[Transcribed page contents]
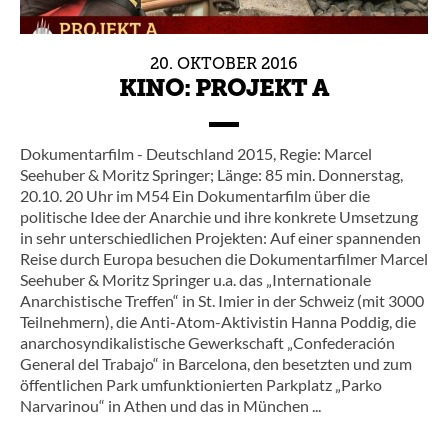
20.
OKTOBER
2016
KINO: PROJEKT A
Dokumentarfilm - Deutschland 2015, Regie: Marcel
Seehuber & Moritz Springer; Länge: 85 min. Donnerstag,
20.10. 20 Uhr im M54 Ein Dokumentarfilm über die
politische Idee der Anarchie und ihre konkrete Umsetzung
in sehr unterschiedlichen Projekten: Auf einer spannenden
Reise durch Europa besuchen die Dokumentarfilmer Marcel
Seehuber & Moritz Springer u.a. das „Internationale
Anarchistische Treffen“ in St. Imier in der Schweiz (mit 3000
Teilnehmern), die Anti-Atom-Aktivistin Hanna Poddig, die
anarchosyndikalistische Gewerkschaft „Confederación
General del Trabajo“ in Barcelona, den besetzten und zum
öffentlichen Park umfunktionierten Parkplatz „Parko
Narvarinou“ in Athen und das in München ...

PROBLEM STATEMENT:
Only the number is wanted: how many lines in the data include the word "Marcel"?

EXERCISE RESULT:
2